• **Aim of the exercise**:
For the records below, output word for word the lines from the one with "apuntado que" up to and including the one with "Prozent) und Thüringen (36 Prozent) auf.". No pictures.

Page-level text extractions
===
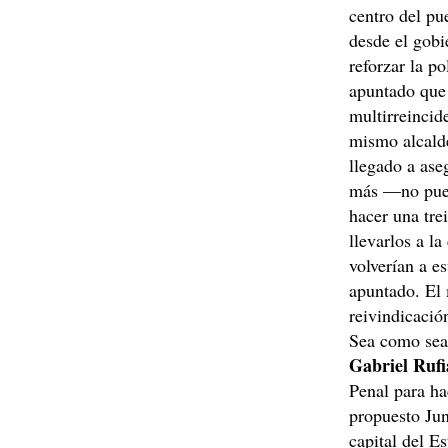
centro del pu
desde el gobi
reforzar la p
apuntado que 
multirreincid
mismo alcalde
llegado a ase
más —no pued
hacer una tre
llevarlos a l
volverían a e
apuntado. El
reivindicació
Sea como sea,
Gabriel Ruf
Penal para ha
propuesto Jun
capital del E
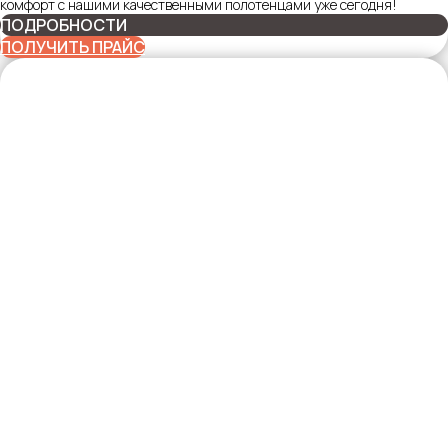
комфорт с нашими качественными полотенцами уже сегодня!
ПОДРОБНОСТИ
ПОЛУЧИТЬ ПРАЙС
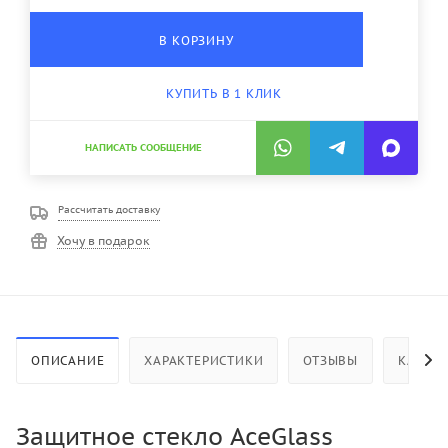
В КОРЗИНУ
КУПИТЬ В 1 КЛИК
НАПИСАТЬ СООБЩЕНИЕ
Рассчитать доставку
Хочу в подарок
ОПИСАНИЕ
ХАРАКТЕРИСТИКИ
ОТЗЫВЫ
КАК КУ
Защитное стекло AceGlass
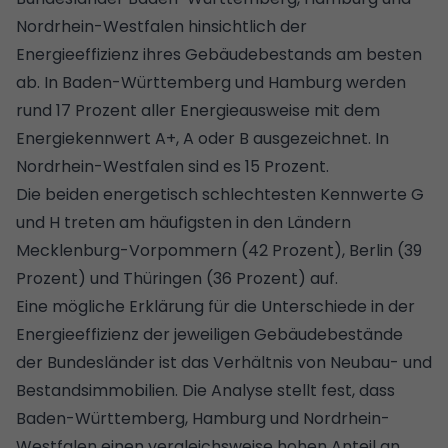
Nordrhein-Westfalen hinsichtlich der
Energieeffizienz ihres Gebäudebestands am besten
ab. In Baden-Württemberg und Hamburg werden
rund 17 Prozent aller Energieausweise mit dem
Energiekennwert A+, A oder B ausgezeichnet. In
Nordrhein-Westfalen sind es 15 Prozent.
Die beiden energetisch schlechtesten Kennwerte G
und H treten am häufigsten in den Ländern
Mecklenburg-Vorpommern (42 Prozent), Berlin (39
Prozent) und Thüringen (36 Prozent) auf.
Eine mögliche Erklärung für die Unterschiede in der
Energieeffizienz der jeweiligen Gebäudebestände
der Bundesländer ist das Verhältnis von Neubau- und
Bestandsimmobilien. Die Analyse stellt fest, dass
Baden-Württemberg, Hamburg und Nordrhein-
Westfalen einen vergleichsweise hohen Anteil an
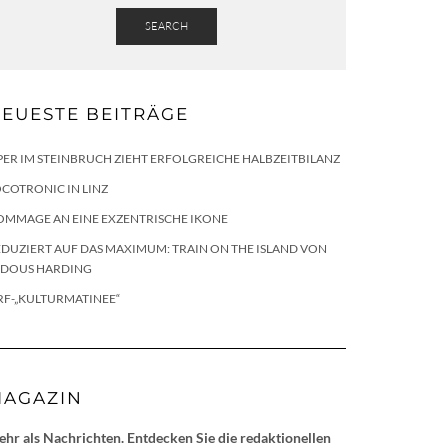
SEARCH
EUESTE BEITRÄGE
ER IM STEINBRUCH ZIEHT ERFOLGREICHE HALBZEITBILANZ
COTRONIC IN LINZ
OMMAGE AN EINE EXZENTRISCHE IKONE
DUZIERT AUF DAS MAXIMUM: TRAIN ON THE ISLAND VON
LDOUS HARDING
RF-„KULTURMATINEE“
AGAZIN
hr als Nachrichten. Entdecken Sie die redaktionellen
===
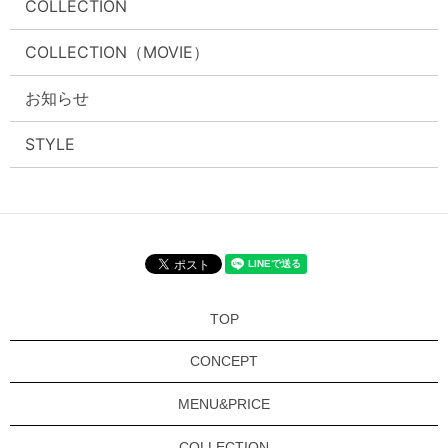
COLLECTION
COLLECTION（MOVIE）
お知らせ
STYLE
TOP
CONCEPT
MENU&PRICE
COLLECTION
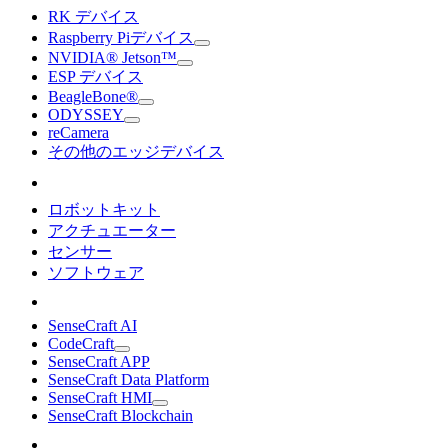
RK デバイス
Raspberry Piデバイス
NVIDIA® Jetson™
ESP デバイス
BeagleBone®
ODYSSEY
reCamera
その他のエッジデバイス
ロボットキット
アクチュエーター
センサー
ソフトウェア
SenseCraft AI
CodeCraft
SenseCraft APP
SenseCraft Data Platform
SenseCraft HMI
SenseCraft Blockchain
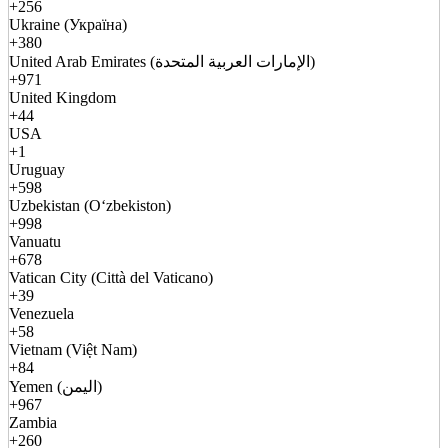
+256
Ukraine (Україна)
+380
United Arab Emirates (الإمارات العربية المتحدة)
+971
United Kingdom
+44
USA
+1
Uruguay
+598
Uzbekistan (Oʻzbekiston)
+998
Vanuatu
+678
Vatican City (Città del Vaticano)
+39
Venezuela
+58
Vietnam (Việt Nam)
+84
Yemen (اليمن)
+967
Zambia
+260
===
• **Solution to the exercise**:
apuntado que 
multirreincid
mismo alcalde
llegado a ase
más —no pued
hacer una tre
llevarlos a l
volverían a e
apuntado. El
reivindicació
Sea como sea,
Gabriel Ruf
Penal para ha
propuesto Jun
capital del E
комфорт с нашими качественными полотенцами уже сегодня!
ПОДРОБНОСТИ
ПОЛУЧИТЬ ПРАЙС
В КОРЗИНУ
КУПИТЬ В 1 КЛИК
НАПИСАТЬ СООБЩЕНИЕ
Рассчитать доставку
Хочу в подарок
ОПИСАНИЕ
ХАРАКТЕРИСТИКИ
ОТЗЫВЫ
КАК КУ
Защитное стекло AceGlass
Nordrhein-Westfalen hinsichtlich der
Energieeffizienz ihres Gebäudebestands am besten
ab. In Baden-Württemberg und Hamburg werden
rund 17 Prozent aller Energieausweise mit dem
Energiekennwert A+, A oder B ausgezeichnet. In
Nordrhein-Westfalen sind es 15 Prozent.
Die beiden energetisch schlechtesten Kennwerte G
und H treten am häufigsten in den Ländern
Mecklenburg-Vorpommern (42 Prozent), Berlin (39
Prozent) und Thüringen (36 Prozent) auf.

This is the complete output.